Jerald carts, although there were a couple of manufacturers other than Jerald. 

They do not have breeching because they are using fine harnesses. There is no need for "brakes" (what breeching is) because they are only driven in an arena. They are also not ever going to go fast enough to need to stop the cart with their hips, lol.

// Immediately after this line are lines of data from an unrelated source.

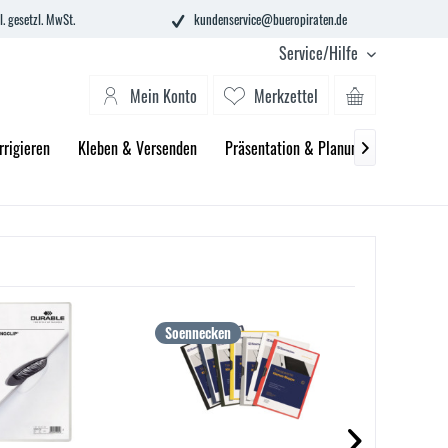
l. gesetzl. MwSt.
kundenservice@bueropiraten.de
Service/Hilfe
Mein Konto
Merkzettel
rrigieren
Kleben & Versenden
Präsentation & Planung
Technik 

Soennecken
ELBA
30+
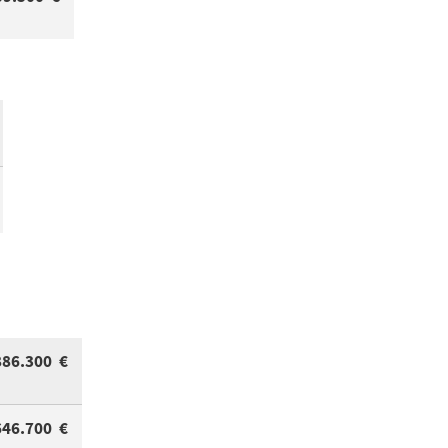
886.300 €
646.700 €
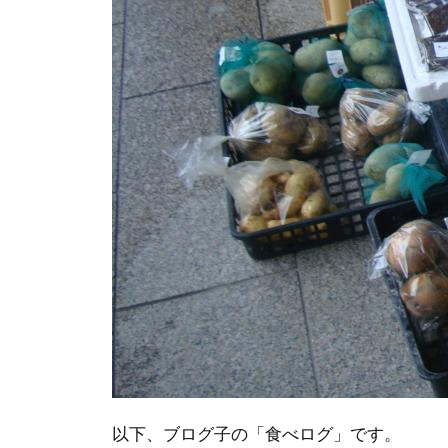
以下、ブログ子の「食べログ」です。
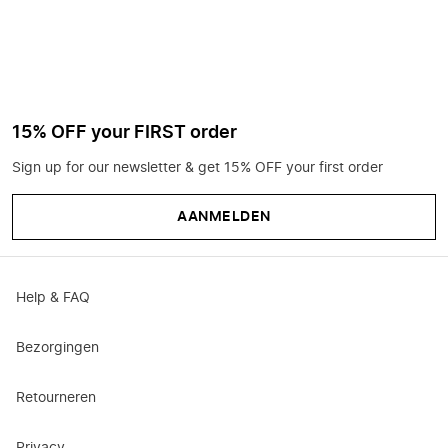
15% OFF your FIRST order
Sign up for our newsletter & get 15% OFF your first order
AANMELDEN
Help & FAQ
Bezorgingen
Retourneren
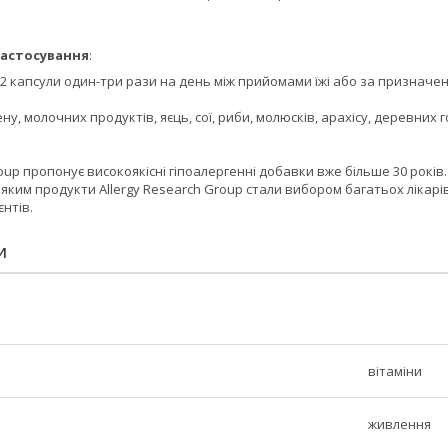
астосування
:
2 капсули один-три рази на день між прийомами їжі або за призначе
ну, молочних продуктів, яєць, сої, риби, молюсків, арахісу, деревних го
roup пропонує високоякісні гіпоалергенні добавки вже більше 30 років
 яким продукти Allergy Research Group стали вибором багатьох лікарі
єнтів.
И
вітаміни
живлення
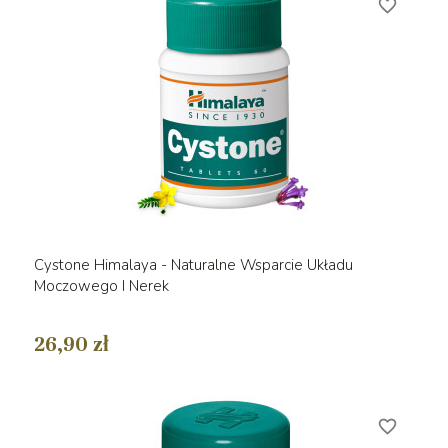
favorite_border
Cystone Himalaya - Naturalne Wsparcie Układu
Moczowego I Nerek
26,90 zł
favorite_border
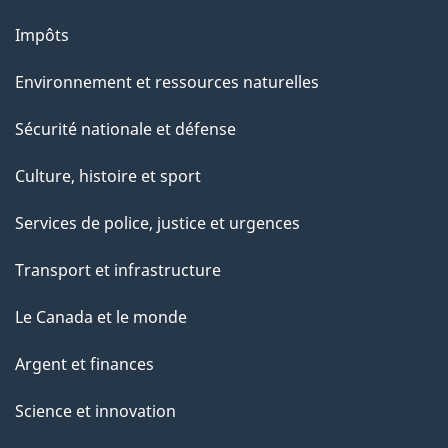
Impôts
Environnement et ressources naturelles
Sécurité nationale et défense
Culture, histoire et sport
Services de police, justice et urgences
Transport et infrastructure
Le Canada et le monde
Argent et finances
Science et innovation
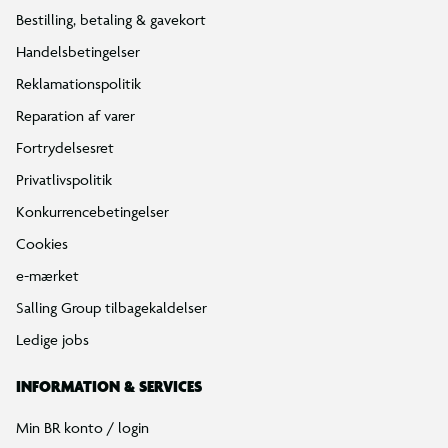
Bestilling, betaling & gavekort
Handelsbetingelser
Reklamationspolitik
Reparation af varer
Fortrydelsesret
Privatlivspolitik
Konkurrencebetingelser
Cookies
e-mærket
Salling Group tilbagekaldelser
Ledige jobs
INFORMATION & SERVICES
Min BR konto / login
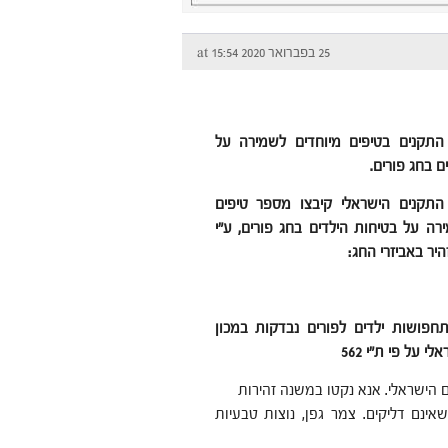
25 בפברואר 2020 at 15:54
התקנים בטיפים מיוחדים לשמירה על
ם בחג פורים.
התקנים הישראלי קיבצו מספר טיפים
רה על בטיחות הילדים בחג פורים, ע"י
היר באביזרי החג:
 תחפושות ילדים לפורים נבדקות במכון
י על פי ת"י 562
ם הישראלי. אנא נקטו במשנה זהירות
נם דליקים. צמר גפן, נוצות טבעיות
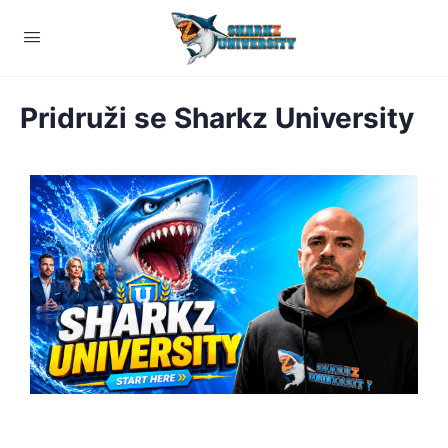
Pridruži se Sharkz University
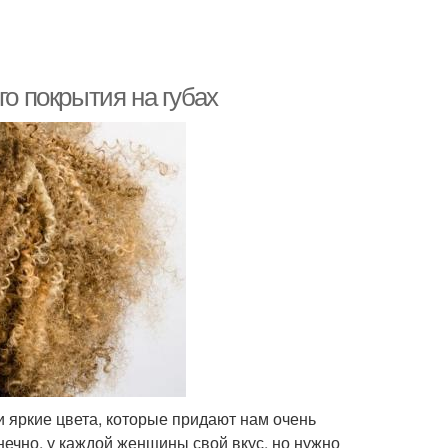
го покрытия на губах
и яркие цвета, которые придают нам очень
нечно, у каждой женщины свой вкус, но нужно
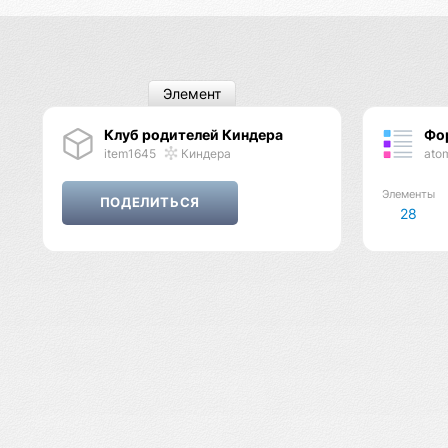
Элемент
Клуб родителей Киндера
Фо
item1645
Киндера
ato
Элементы
28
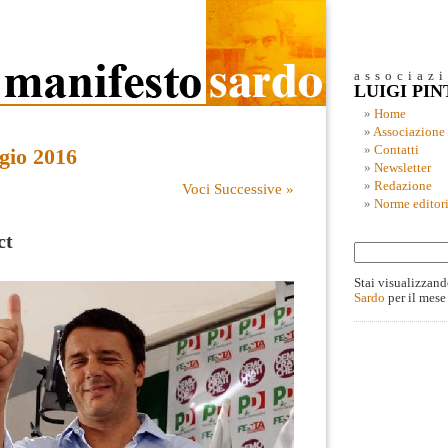
associaz
LUIGI PI
Home
Associazione
Contatti
gio 2016
Newsletter
Redazione
Voci Successive »
Norme editori
ct
Stai visualizzand
Sardo
per il mese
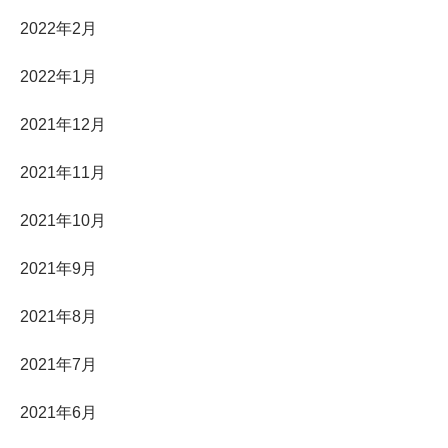
2022年2月
2022年1月
2021年12月
2021年11月
2021年10月
2021年9月
2021年8月
2021年7月
2021年6月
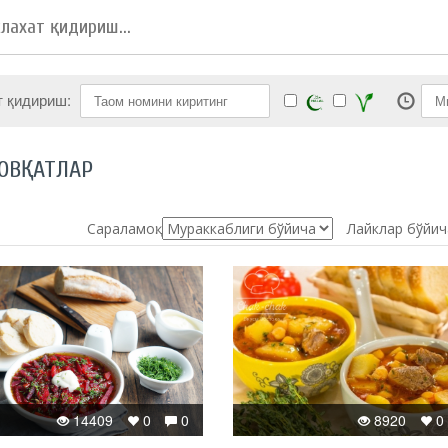
т қидириш:
ОВҚАТЛАР
Сараламоқ:
Лайклар бўйич
14409
0
0
8920
0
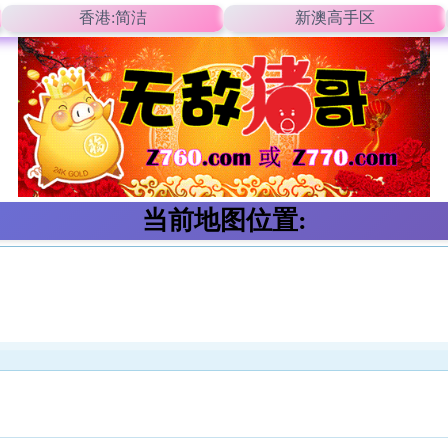
香港:简洁
新澳高手区
当前地图位置:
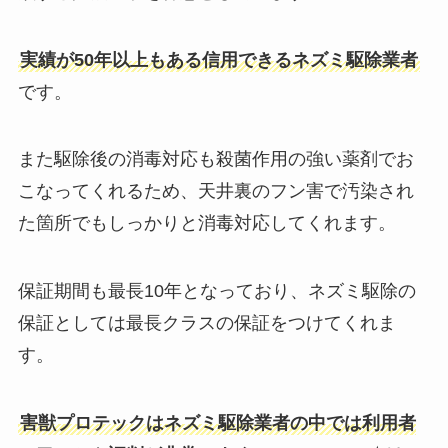
実績が50年以上もある信用できるネズミ駆除業者
です。
また駆除後の消毒対応も殺菌作用の強い薬剤でお
こなってくれるため、天井裏のフン害で汚染され
た箇所でもしっかりと消毒対応してくれます。
保証期間も最長10年となっており、ネズミ駆除の
保証としては最長クラスの保証をつけてくれま
す。
害獣プロテックはネズミ駆除業者の中では利用者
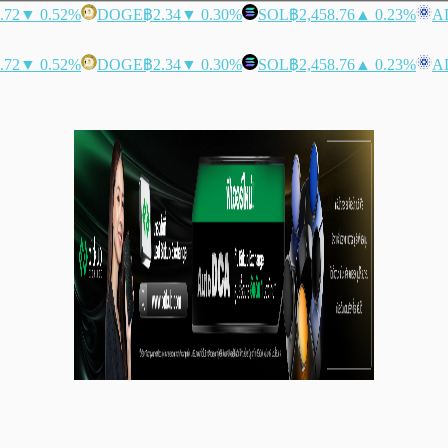
.72
▼ 0.52%
DOGE
฿2.34
▼ 0.30%
SOL
฿2,458.76
▲ 0.23%
A
.72
▼ 0.52%
DOGE
฿2.34
▼ 0.30%
SOL
฿2,458.76
▲ 0.23%
A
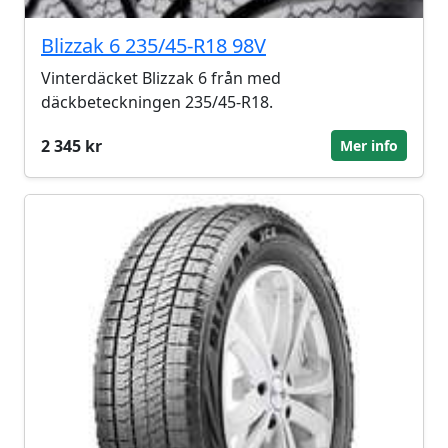
Blizzak 6 235/45-R18 98V
Vinterdäcket Blizzak 6 från med
däckbeteckningen 235/45-R18.
2 345 kr
Mer info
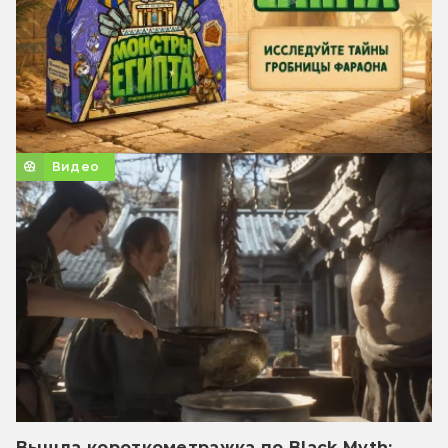
Видео
Вышла короткометражка по Black Myth:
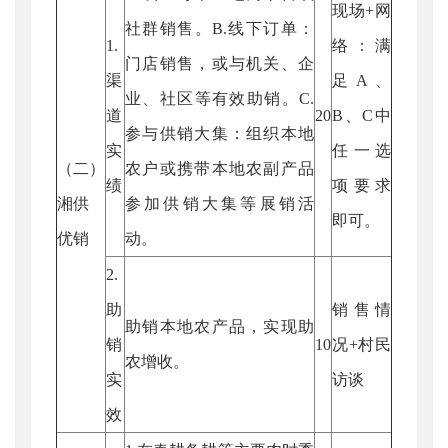
现场+网
社群销售。B.线下订单：
1.
络：满
门店销售，或与机关、企
渠
足A、
业、社区等有效助销。C.
道
20
B、C中
参与供销大集：组织本地
实
任一选
（二）
农户或携带本地农副产品
绩
项要求
湘供
参加供销大集等展销活
即可。
优销
动。
2.
助
销售情
助销本地农产品，实现助
销
10
况+村民
农增收。
实
访谈
效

You will also notice the " overcheck" , which is designed to keep the horse's head UP, is flopping around on their necks, obviously not holding any heads UP.


----------



## PintoJumper (Nov 21, 2012)

Thank you for clarifying!


----------



## PintoJumper (Nov 21, 2012)

can you link me to the correct harness to purchase? I found this one but it has bad reviews


----------



## greentree (Feb 27, 2013)

Do you need a cart?? I have a beautiful Jerald show cart for sale. Unfortunately, I sold my harness. It was this one:

Platinum Performance Show Harness | Walsh Equestrian Equipment

Don't buy any harness new off of ebay......


----------



## GreySorrel (Mar 5, 2012)

I have a beautiful harness that was used at the AQHA congress show...There are a few minor repairs but will sell it for a great price, well below what it is worth. If your interested please pm me, I am selling for a friend who wants to get rid of that AND a Jerald cart too....I can probably get a good price for you on that too.


----------



## churumbeque (Dec 20, 2009)

Do a search for fine harness.


----------